A white board hung on the wall in Connor's room has become a map with Shellenberger writing out his goals for the season, offseason, career and life. At the bottom of the board are four words "Desire-Dedication-Determination-Discipline", the way Connor lives his life.

"He sets a lot of goals for himself and he's always been a goal-setter and he would have a board in his room and setting those goals," Stephanie said, "It's pretty awesome because a lot of those papers that we've that he would draw up his goals to see that he's accomplished them."

The short drive has been a blessing at time for Shellenberger, whether it is bringing teammates to the house, his parents bringing the dogs to Kohr Brothers or his other passion, golf.

"I call it golf crazy, he just went golf crazy, he was like me when I was 13," Scott laughed.

During the COVID-19 pandemic, Shellenberger would play golf nearly seven days a week and the sports has become a release from the stress of school or lacrosse.

"Whenever I'm struggling or losing games that's an easy outlet to go out there and just get away," Connor said, "That's one of the reasons I started playing golf was I needed something other than lacrosse to just take my mind away from it."

After struggling with a lower-body injury this season that at times Shellenberger would tell his dad he could not even walk with, the Tewaaraton finalist is fully healthy and showing it with almost as much fire as a Sunday afternoon watching his favorite team, the Pittsburgh Steelers.

"If you could sit here and watch a Steelers game, just the pure passion and excitement," Scott said, "I mean they'll score a touchdown and he's ripping off his shirt, his pants, he's running around the house with his underwear."

Stephanie could not help but shed a few tears watching Connor terrorize the Georgetown defense in the NCAA Quarterfinals in Albany, tying UVA program records for goals (6) and points (10) in a single NCAA Tournament game.
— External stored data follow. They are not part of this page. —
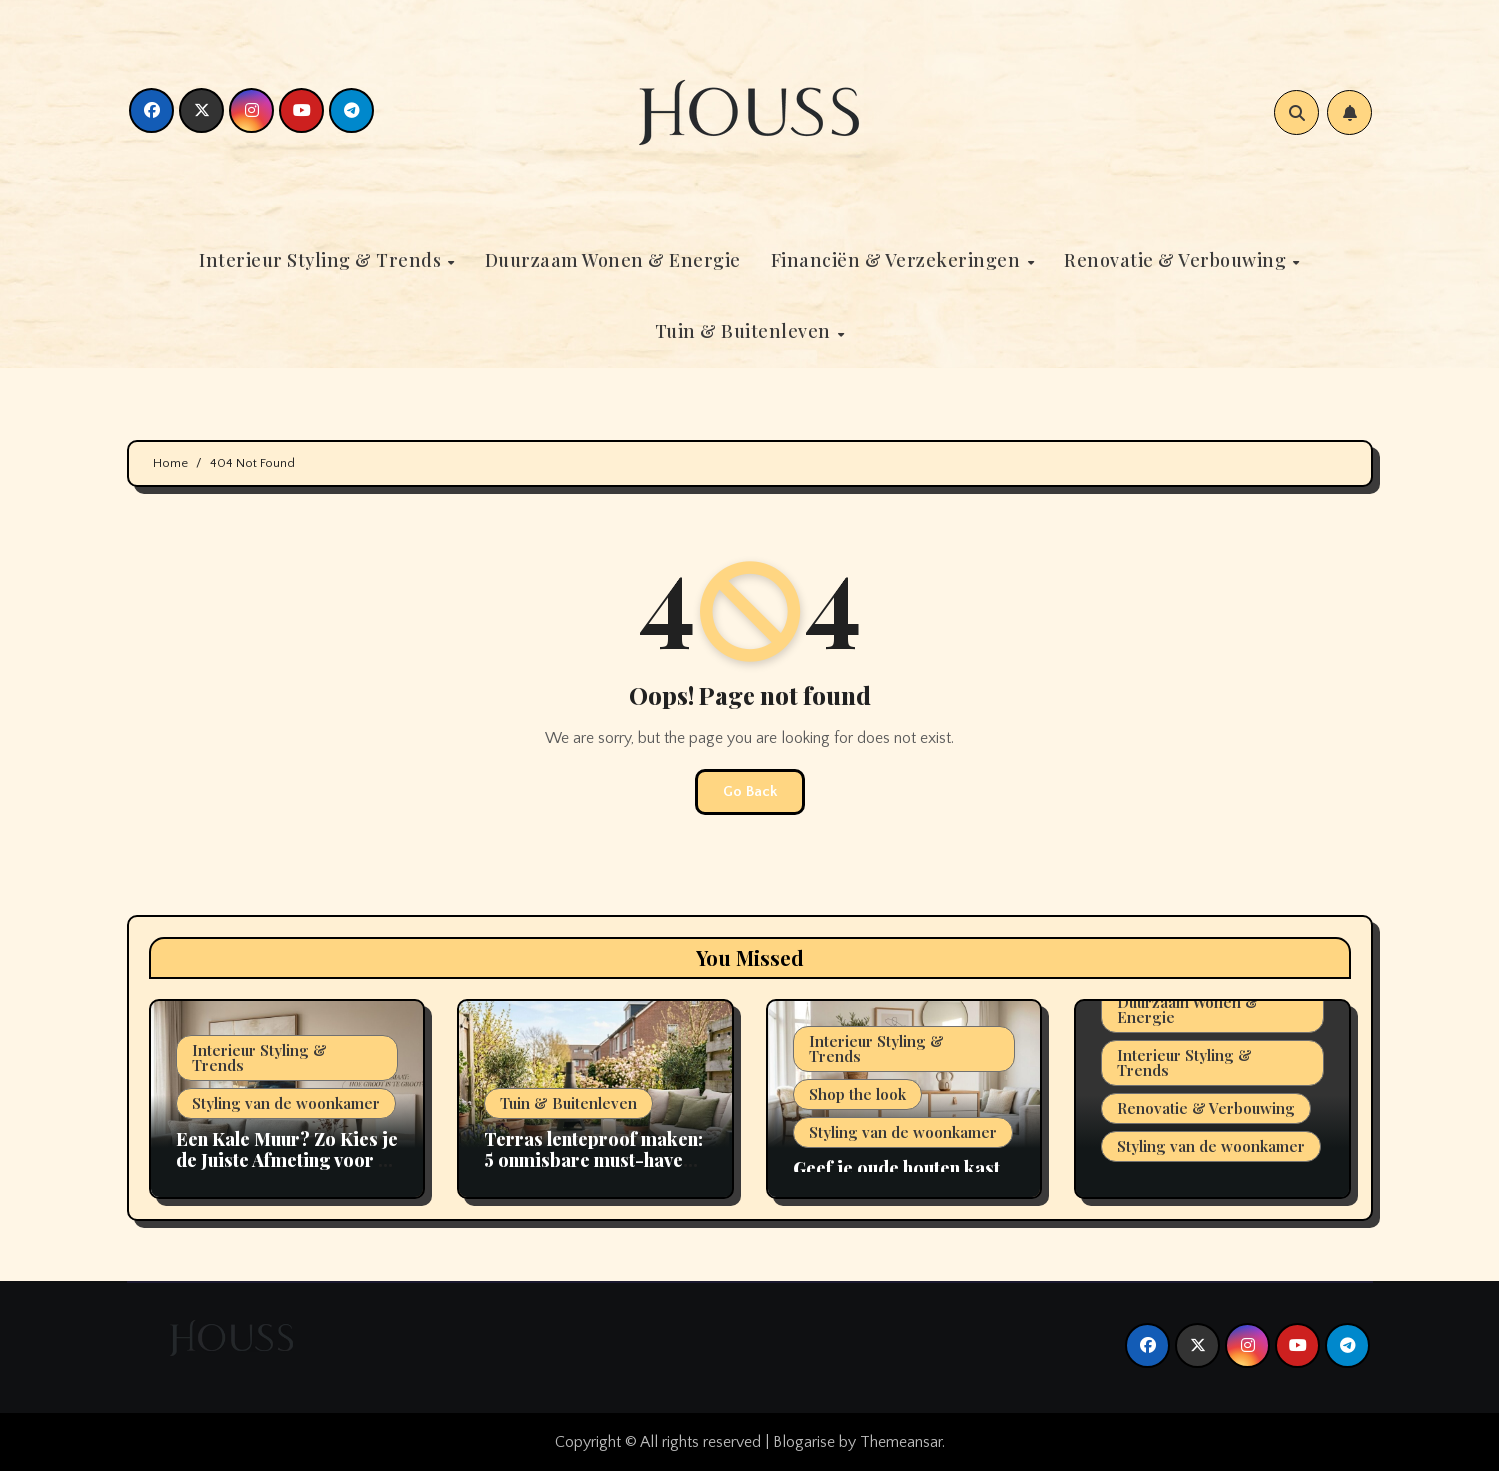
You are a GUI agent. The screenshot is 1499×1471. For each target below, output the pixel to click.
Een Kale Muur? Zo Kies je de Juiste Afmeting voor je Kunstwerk (287, 1160)
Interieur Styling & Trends (322, 260)
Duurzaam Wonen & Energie (613, 260)
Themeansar (901, 1442)
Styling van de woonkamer (286, 1103)
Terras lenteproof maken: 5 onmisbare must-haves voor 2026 (593, 1160)
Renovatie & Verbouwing (1177, 260)
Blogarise (804, 1442)
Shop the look (857, 1094)
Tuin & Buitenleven (745, 331)
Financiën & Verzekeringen (898, 260)
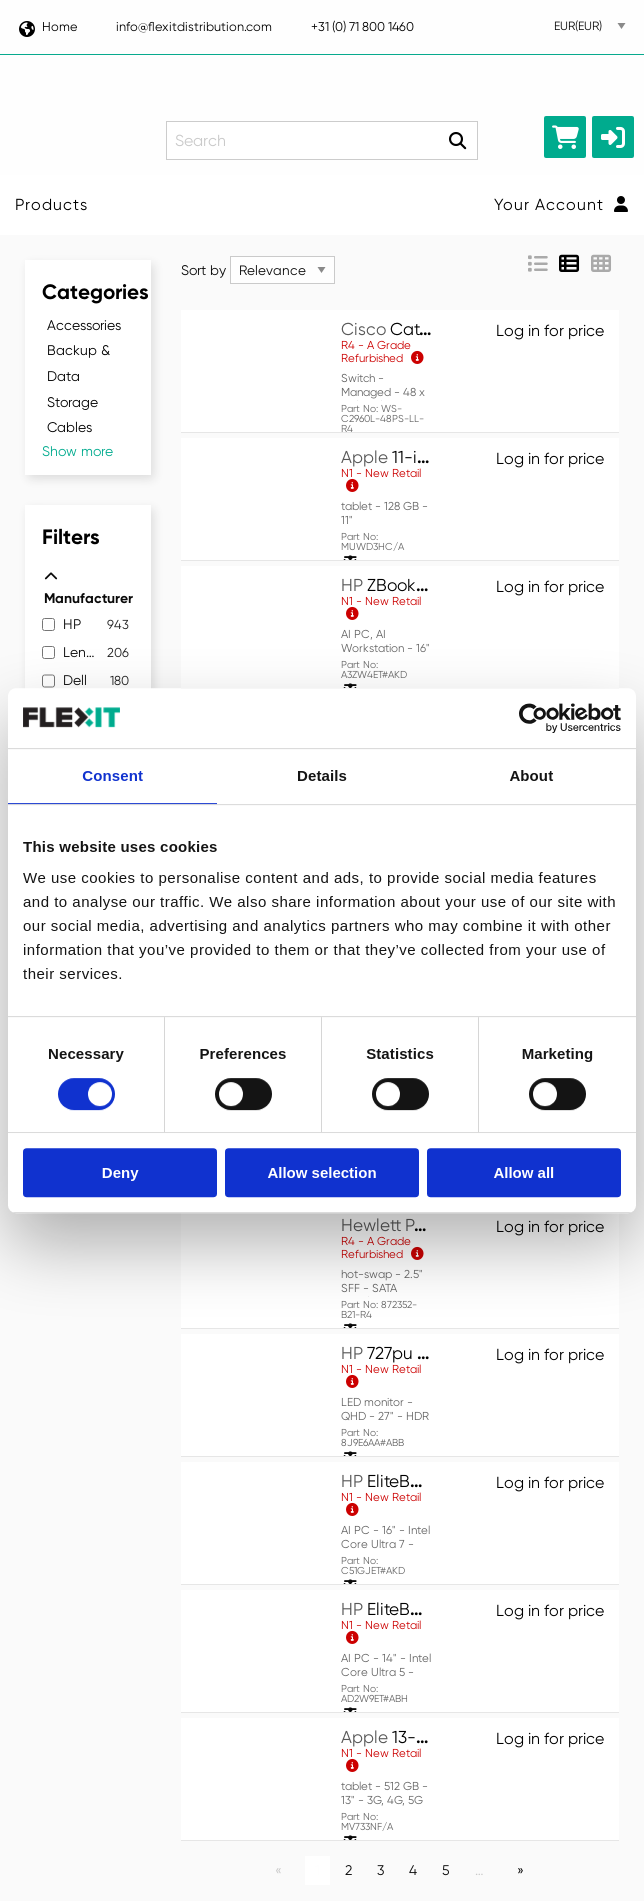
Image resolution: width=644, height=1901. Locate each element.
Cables (69, 427)
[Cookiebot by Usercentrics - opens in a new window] (533, 718)
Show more (77, 451)
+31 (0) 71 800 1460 (362, 26)
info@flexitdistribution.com (194, 26)
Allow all (523, 1172)
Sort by (203, 270)
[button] (613, 137)
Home (47, 26)
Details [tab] (322, 775)
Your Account (561, 204)
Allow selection (321, 1172)
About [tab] (531, 775)
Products (51, 204)
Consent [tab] (112, 775)
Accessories (84, 325)
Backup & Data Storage (78, 375)
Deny (120, 1172)
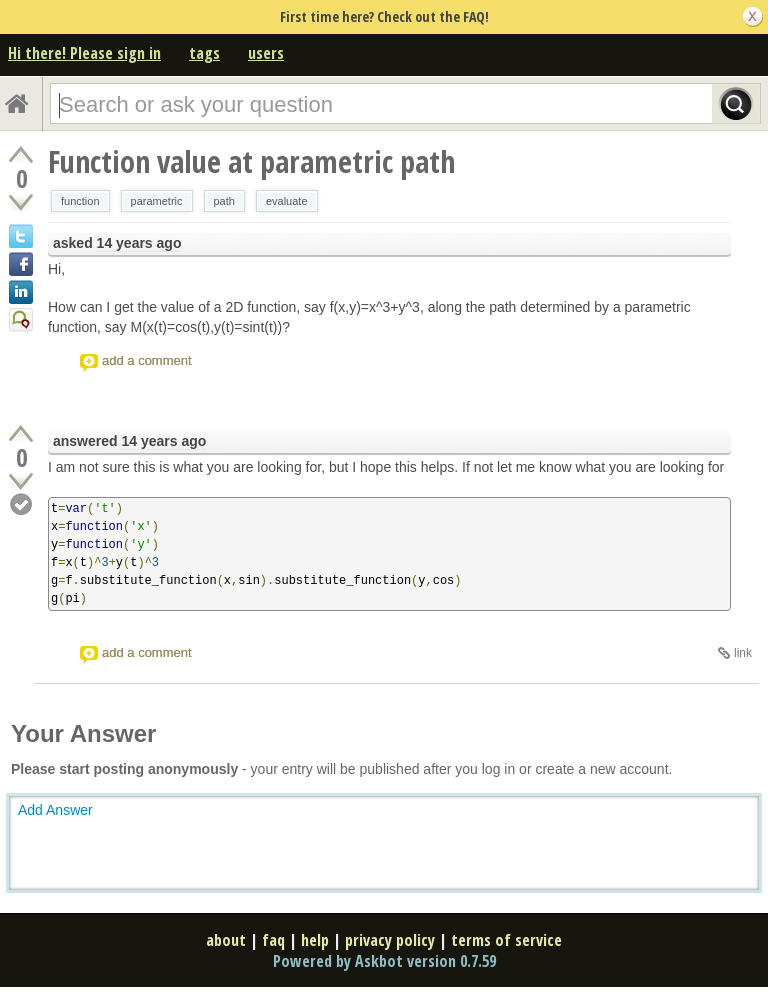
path (224, 201)
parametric (157, 201)
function (80, 201)
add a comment (147, 360)
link (743, 653)
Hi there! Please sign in (84, 53)
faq (273, 940)
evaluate (287, 201)
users (266, 53)
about (226, 940)
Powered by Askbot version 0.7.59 (384, 961)
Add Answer (55, 810)
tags (204, 53)
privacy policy (390, 940)
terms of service (506, 940)
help (315, 940)
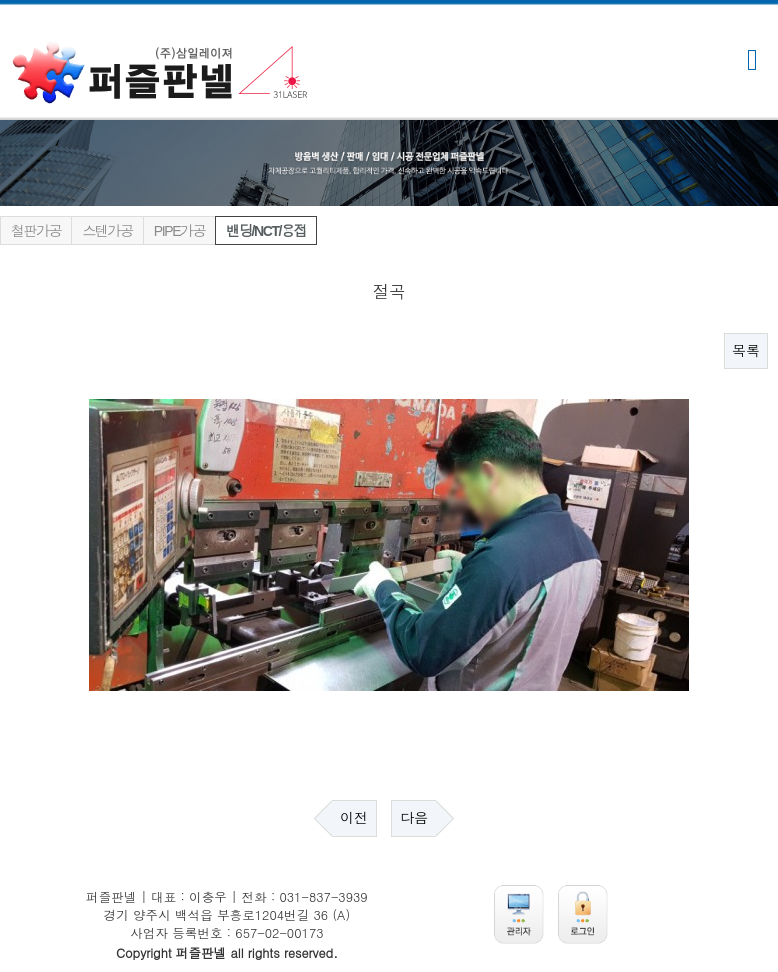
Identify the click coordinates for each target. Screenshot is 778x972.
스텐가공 (107, 231)
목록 (746, 351)
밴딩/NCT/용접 (266, 231)
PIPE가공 (180, 231)
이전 (354, 818)
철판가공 (36, 231)
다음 (414, 818)
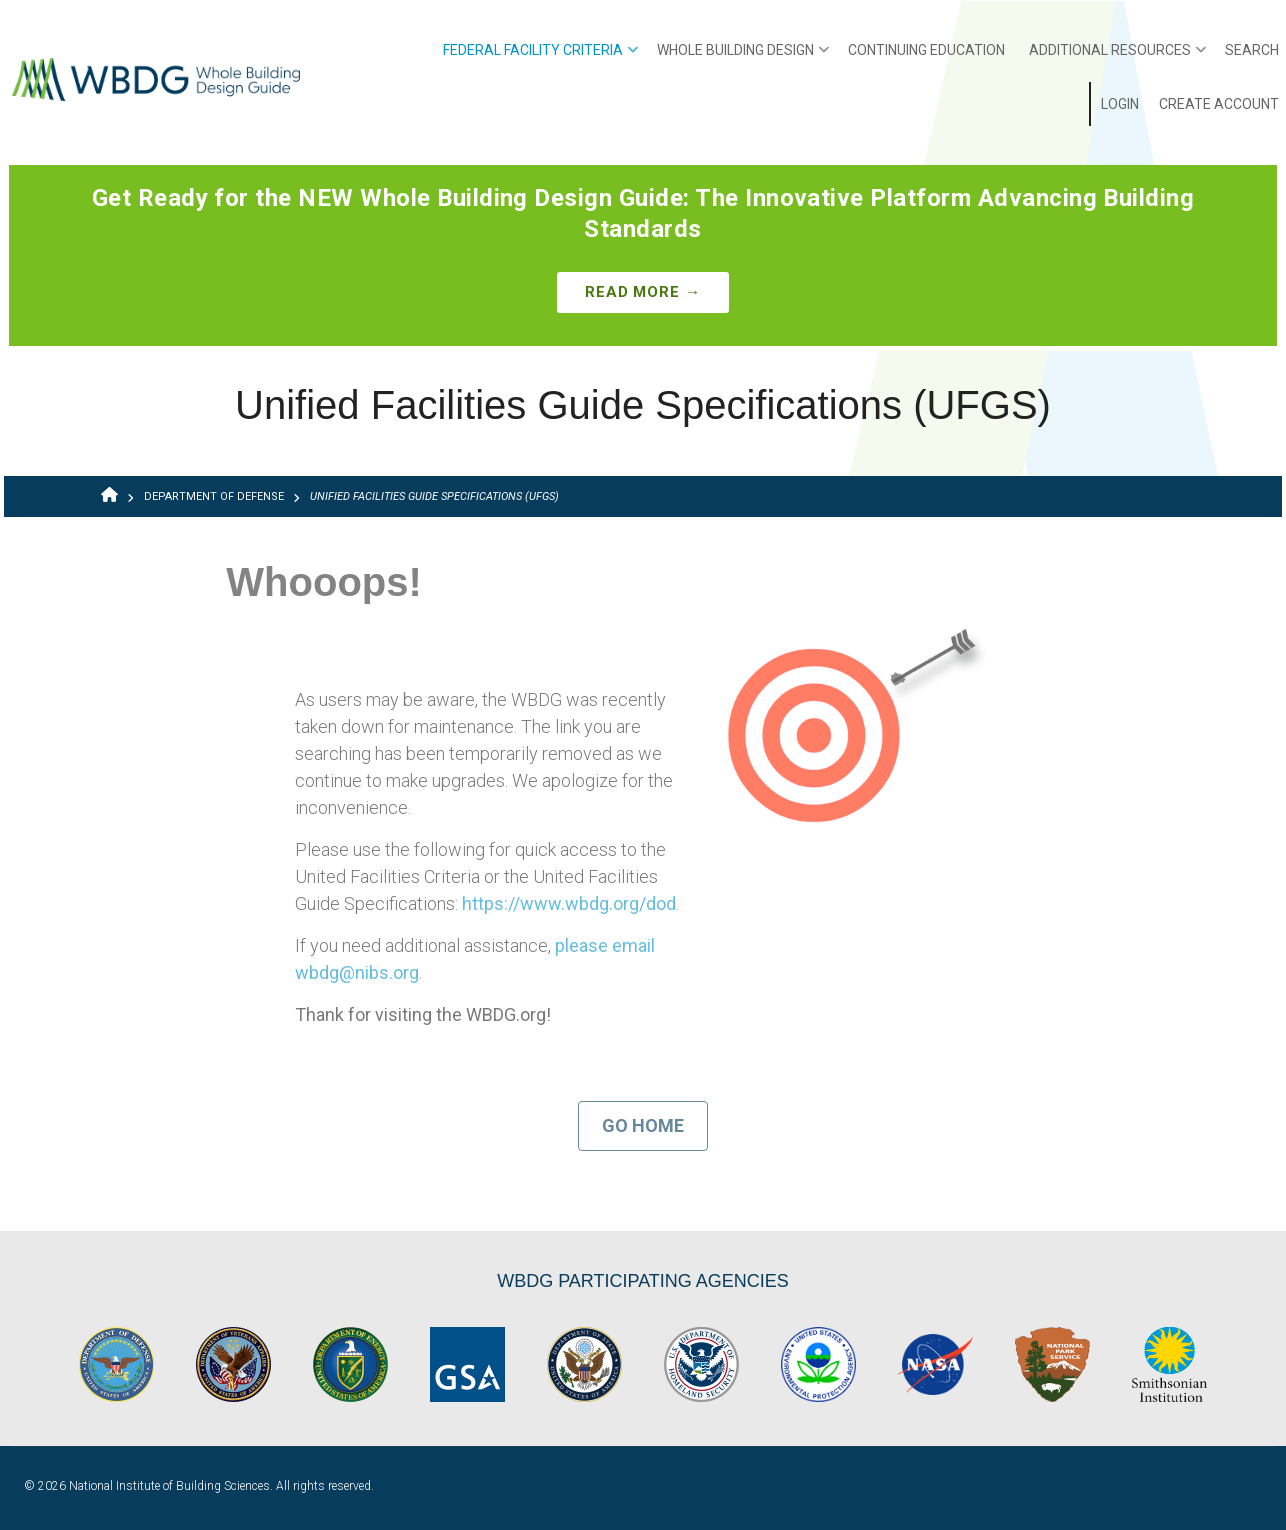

"He wants to win, he wants to win the national championship for those fifth-year guys to get three," Scott said, "It was awesome to see him come out with the energy and go be him, play like he knows how to play."

No one has more goals in the month of May than Mr. May, whether scored, with 26 goals and 22 assists in eight career postseason games, or written out with celebrating on Memorial Day Monday always at the top.

"It's a big fire, I think selfishly you always want to chase that next class and our class obviously wants that second title," Shellenberger said.